Soderbergh was not initially at the top of the list. But when Cameron Crowe and Mike Newell passed, Soderbergh stepped in. (“‘I’m so lucky,” he told The New York Times upon the movie’s release. “I mean, I got this job on the heels of five bombs in a row. How many people get that?’’) His biggest challenge: finding a way not only to set his film apart from the glut of post-“Pulp Fiction” crime movies, but also from Quentin Tarantino’s own Leonard adaptation, “Jackie Brown,” which would hit theaters for Christmas 1997. (Tarantino told him that “Jackie Brown” was “nothing like ‘Out of Sight,’” Soderbergh wrote in March. “I hope not, for my sake.”)

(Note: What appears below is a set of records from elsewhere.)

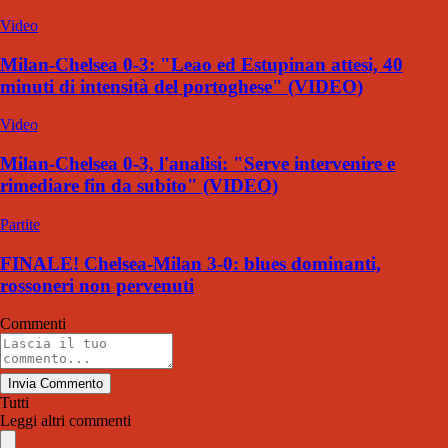
Video
Milan-Chelsea 0-3: "Leao ed Estupinan attesi, 40
minuti di intensità del portoghese" (VIDEO)
Video
Milan-Chelsea 0-3, l'analisi: "Serve intervenire e
rimediare fin da subito" (VIDEO)
Partite
FINALE! Chelsea-Milan 3-0: blues dominanti,
rossoneri non pervenuti
Commenti
Invia Commento
Tutti
Leggi altri commenti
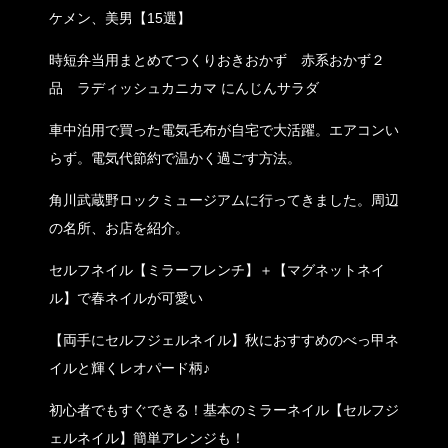
ケメン、美男【15選】
時短弁当用まとめてつくりおきおかず 赤系おかず２
品 ラディッシュカニカマ にんじんサラダ
車中泊用で買った電気毛布が自宅で大活躍。エアコンい
らず。電気代節約で温かく過ごす方法。
角川武蔵野ロックミュージアムに行ってきました。周辺
の名所、お店を紹介。
セルフネイル【ミラーフレンチ】＋【マグネットネイ
ル】で春ネイルが可愛い
【両手にセルフジェルネイル】秋におすすめのべっ甲ネ
イルと輝くレオパード柄♪
初心者でもすぐできる！基本のミラーネイル【セルフジ
ェルネイル】簡単アレンジも！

Clooney was already locked in to play the charming bank robber Jack Foley. Jennifer Lopez, fresh off the back-to-back hits of “Selena” and “Anaconda,” reportedly beat out Sandra Bullock, Julia Roberts and Mira Sorvino for the role of Karen Sisco, the federal marshal who apprehends Foley during a jailbreak and finds herself inconveniently attracted to him. (Soderbergh would direct Roberts to an Oscar two years later in “Erin Brockovich,” and cast her opposite Clooney, the first of several onscreen team-ups, in “Ocean’s Eleven.”) Soderbergh filled out the cast with a rogues’ gallery of ace character actors, including Albert Brooks, Don Cheadle, Viola Davis, Dennis Farina, Luis Guzman, Catherine Keener, Ving Rhames and (in unbilled cameos) the “Jackie Brown” co-stars
Samuel L. Jackson and Michael Keaton. Reviews were ecstatic. “Variety” called it a “reflexively witty crime caper.” The Times’ Janet Maslin wrote, “As directed with terrific panache by Steven Soderbergh, these two sultry stars take an intricate Elmore Leonard crime tale and give it steam heat.” Anthony Lane of The New Yorker proclaimed, “Soderbergh has done Elmore Leonard proud,” and the magazine devoted a playful sidebar to the Zippo lighter so crucial to the action.

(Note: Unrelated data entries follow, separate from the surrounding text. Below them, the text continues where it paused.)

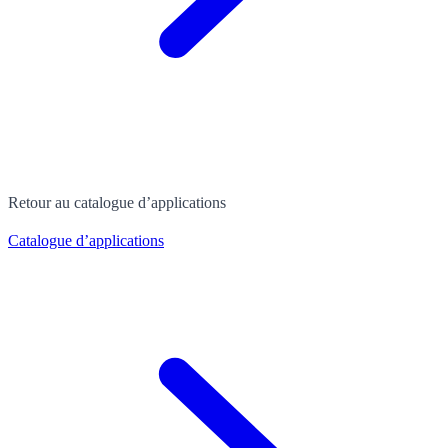
Retour au catalogue d’applications
Catalogue d’applications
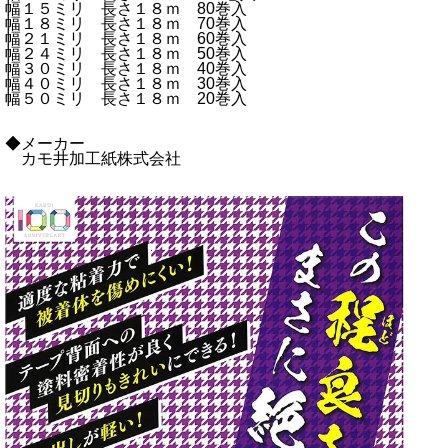
幅１５ミリ 長さ１８ｍ 80巻入
幅１８ミリ 長さ１８ｍ 70巻入
幅２１ミリ 長さ１８ｍ 60巻入
幅２４ミリ 長さ１８ｍ 50巻入
幅３０ミリ 長さ１８ｍ 40巻入
幅４０ミリ 長さ１８ｍ 30巻入
幅５０ミリ 長さ１８ｍ 20巻入
◆メーカー
カモ井加工紙株式会社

But audiences didn’t show up, and the $37 million domestic gross didn’t even cover the film’s $48 million budget. However, “Out of Sight” proved Clooney and Lopez could carry a picture with grace and pizazz, and it was the comeback vehicle Soderbergh needed — by 2001, he was competing against himself for best director at the Academy Awards, doublenominated for “Erin Brockovich” and “Traffic.” He won for the latter; its ingeniously striking cinematography, using deeply saturated and distinctive color schemes to clarify its narratives, began as an experiment to separate the timelines and locations of “Out of Sight.” The picture’s use of freeze frames, displaced dialogue and narrative loop-the-loops would further point the way toward the experimentation of his films to come.

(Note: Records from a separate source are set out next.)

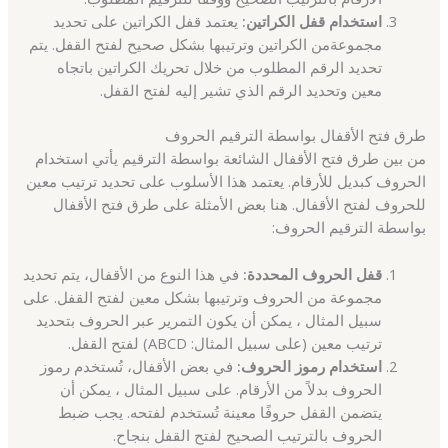
استخدام قفل الكراتين:
يعتمد قفل الكراتين على تحديد
مجموعةمن الكراتين وترتيبها بشكل صحيح لفتح القفل. يتم
تحديد الرقم المطلوب من خلال تحريك الكراتين باتجاه
معين وتحديد الرقم الذي تشير إليه لفتح القفل.
طرق فتح الأقفال بواسطة الترقيم الحروف
من بين طرق فتح الأقفال الشائعة بواسطة الترقيم يأتي استخدام
الحروف كبديل للأرقام. يعتمد هذا الأسلوب على تحديد ترتيب معين
للحروف لفتح الأقفال. هنا بعض الأمثلة على طرق فتح الأقفال
بواسطة الترقيم الحروف:
قفل الحروف المحددة:
في هذا النوع من الأقفال، يتم تحديد
مجموعة من الحروف وترتيبها بشكل معين لفتح القفل. على
سبيل المثال ، يمكن أن يكون التمرير عبر الحروف بتحديد
ترتيب معين (على سبيل المثال: ABCD) لفتح القفل.
استخدام رموز الحروف:
في بعض الأقفال، تُستخدم رموز
الحروف بدلاً من الأرقام. على سبيل المثال ، يمكن أن
يتضمن القفل حروفًا معينة تُستخدم لفتحه. يجب ضبط
الحروف بالترتيب الصحيح لفتح القفل بنجاح.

In his review, Roger Ebert called it “the first film to build on the enormously influential ‘Pulp Fiction’ instead of simply mimicking it. It has the games with time, the lowlife dialogue, the absurd violent situations, but it also has its own texture.” That texture — of intelligence and wit and playfulness — was the Soderbergh touch, which came to define his work in the new century. “‘People don’t have to pick one or the other,” he contended in 1998. “You can have a film like ‘Out of Sight’ that operates well on a mass-entertainment level and also has quirky, interesting cinematic elements.” That felt like a novelty in 1998; in 2023, it feels like a miracle.